#### [INFORMATION GIVEN]
/---

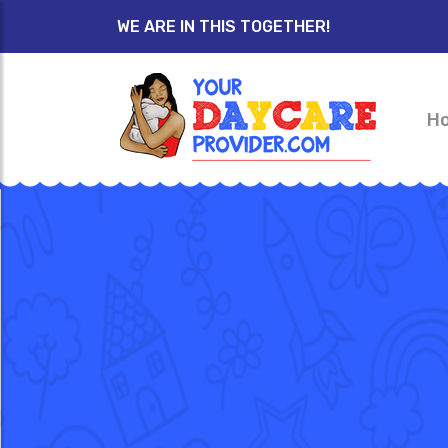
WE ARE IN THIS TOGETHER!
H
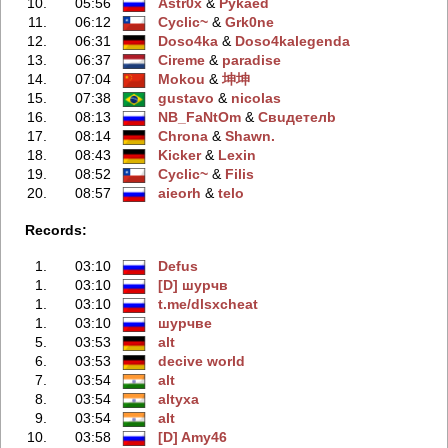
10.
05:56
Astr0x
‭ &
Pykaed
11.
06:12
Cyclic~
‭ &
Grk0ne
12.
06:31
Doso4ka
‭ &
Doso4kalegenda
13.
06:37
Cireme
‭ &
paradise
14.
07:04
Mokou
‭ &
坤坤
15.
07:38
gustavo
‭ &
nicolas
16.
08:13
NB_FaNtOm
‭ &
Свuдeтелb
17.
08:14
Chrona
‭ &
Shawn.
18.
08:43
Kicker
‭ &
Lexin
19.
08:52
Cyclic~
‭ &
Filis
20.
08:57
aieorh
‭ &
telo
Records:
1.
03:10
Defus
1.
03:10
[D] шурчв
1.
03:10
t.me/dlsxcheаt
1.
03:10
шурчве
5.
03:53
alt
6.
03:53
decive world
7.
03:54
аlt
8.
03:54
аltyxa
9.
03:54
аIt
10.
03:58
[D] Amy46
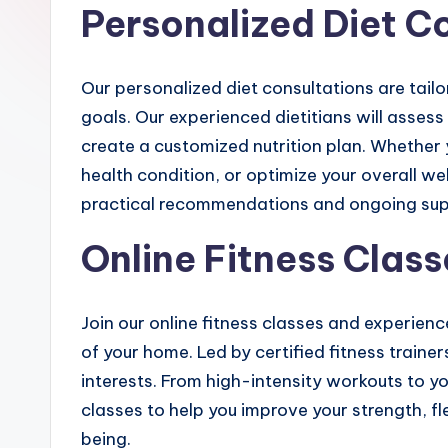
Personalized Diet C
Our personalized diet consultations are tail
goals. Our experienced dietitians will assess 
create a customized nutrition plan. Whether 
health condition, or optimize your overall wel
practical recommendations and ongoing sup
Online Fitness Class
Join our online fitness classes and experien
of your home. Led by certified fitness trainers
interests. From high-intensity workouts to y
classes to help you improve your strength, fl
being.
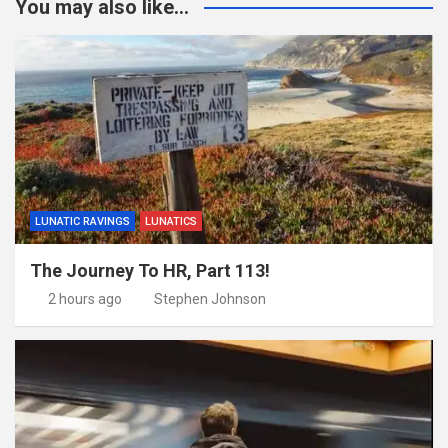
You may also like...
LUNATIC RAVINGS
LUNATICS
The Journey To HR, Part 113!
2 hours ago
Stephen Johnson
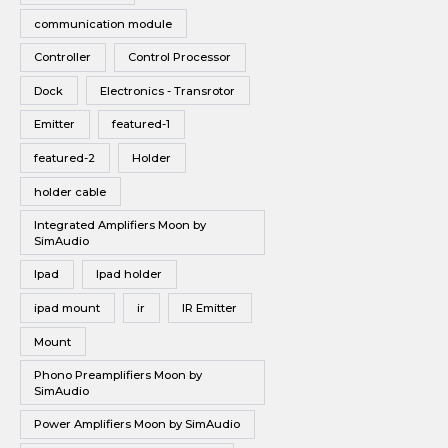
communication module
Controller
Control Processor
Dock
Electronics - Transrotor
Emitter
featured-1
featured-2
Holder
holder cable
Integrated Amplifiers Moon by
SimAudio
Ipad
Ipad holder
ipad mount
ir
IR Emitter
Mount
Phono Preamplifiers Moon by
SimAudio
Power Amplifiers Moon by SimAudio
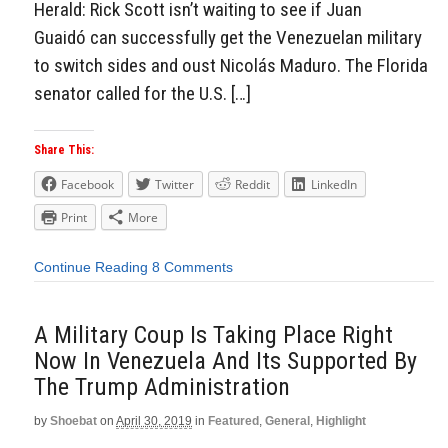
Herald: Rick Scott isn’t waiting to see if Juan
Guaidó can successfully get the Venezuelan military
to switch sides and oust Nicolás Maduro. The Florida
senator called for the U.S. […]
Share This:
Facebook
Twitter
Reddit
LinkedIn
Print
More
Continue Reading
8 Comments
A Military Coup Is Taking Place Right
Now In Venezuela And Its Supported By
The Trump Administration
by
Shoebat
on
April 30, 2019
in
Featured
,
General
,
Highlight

\---
/---

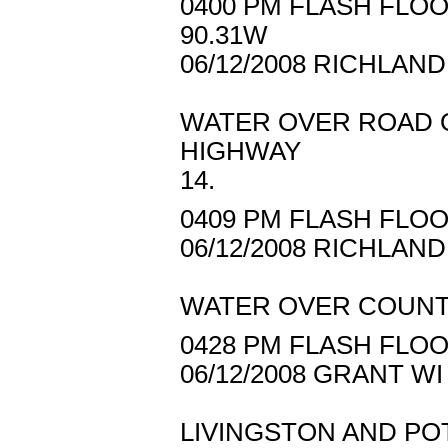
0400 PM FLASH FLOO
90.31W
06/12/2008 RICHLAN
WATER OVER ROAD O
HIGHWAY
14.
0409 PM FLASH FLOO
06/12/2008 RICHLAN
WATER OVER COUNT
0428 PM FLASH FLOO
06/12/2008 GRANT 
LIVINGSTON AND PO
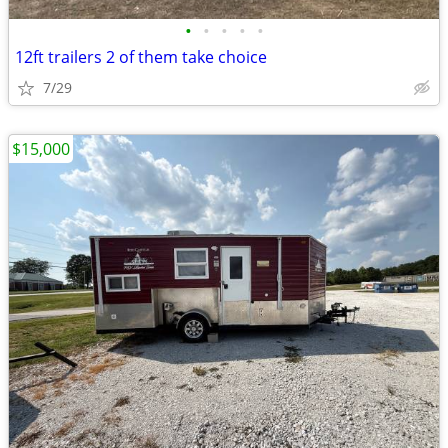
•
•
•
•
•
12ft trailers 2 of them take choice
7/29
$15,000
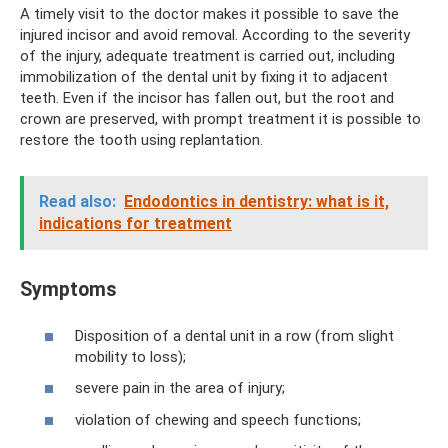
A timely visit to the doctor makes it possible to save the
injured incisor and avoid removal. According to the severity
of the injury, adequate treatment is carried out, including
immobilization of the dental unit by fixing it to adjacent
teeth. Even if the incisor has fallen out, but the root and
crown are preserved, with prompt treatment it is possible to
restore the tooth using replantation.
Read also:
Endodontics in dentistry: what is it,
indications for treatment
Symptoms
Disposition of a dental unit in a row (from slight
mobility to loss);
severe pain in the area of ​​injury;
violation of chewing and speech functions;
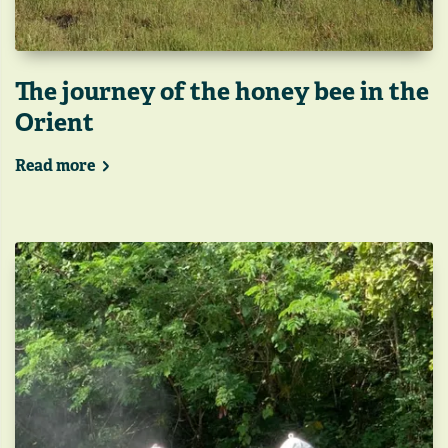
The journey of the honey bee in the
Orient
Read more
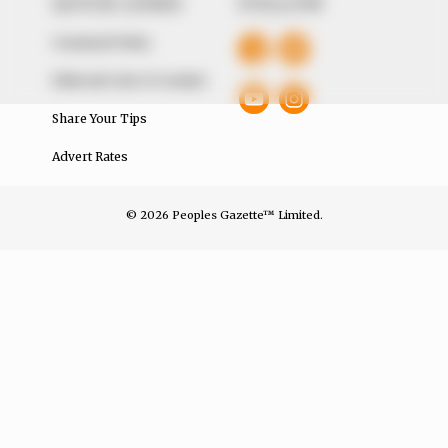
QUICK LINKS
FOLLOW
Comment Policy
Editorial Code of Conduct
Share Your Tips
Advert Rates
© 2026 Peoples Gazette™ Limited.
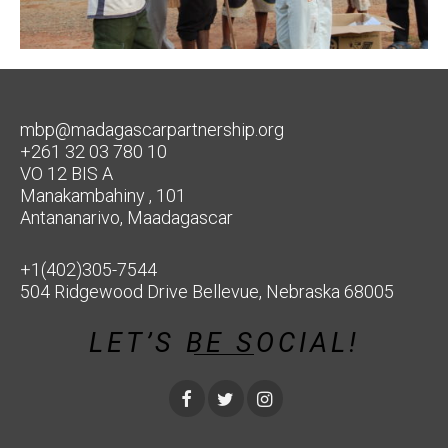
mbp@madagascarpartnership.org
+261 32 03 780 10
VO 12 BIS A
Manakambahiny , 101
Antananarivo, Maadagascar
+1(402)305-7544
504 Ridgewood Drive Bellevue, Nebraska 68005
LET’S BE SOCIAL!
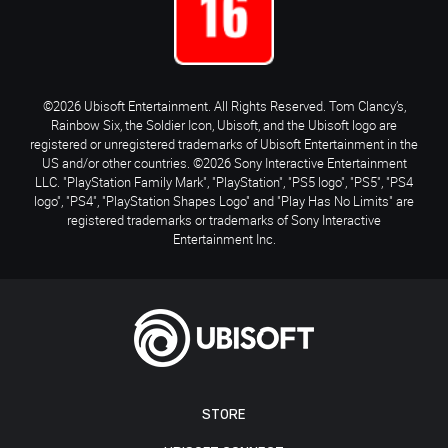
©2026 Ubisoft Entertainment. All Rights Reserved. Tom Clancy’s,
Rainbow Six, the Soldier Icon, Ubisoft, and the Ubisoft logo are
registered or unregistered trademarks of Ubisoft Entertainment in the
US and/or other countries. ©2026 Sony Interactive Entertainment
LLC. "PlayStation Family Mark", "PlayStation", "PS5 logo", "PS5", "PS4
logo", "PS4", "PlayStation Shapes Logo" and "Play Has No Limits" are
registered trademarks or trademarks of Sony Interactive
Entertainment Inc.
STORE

\---

#### [WORK REQUIRED]
The line holding "WE ARE IN THIS TOGETHER!" starts the copy and the line holding "goals. Our experienced" ends it. Repeat those two lines above and all between them exactly, leaving out pictures.

#### [RESULT]
WE ARE IN THIS TOGETHER!
H
10.
05:56
Astr0x
‭ &
Pykaed
11.
06:12
Cyclic~
‭ &
Grk0ne
12.
06:31
Doso4ka
‭ &
Doso4kalegenda
13.
06:37
Cireme
‭ &
paradise
14.
07:04
Mokou
‭ &
坤坤
15.
07:38
gustavo
‭ &
nicolas
16.
08:13
NB_FaNtOm
‭ &
Свuдeтелb
17.
08:14
Chrona
‭ &
Shawn.
18.
08:43
Kicker
‭ &
Lexin
19.
08:52
Cyclic~
‭ &
Filis
20.
08:57
aieorh
‭ &
telo
Records:
1.
03:10
Defus
1.
03:10
[D] шурчв
1.
03:10
t.me/dlsxcheаt
1.
03:10
шурчве
5.
03:53
alt
6.
03:53
decive world
7.
03:54
аlt
8.
03:54
аltyxa
9.
03:54
аIt
10.
03:58
[D] Amy46
Personalized Diet C
Our personalized diet consultations are tail
goals. Our experienced dietitians will assess 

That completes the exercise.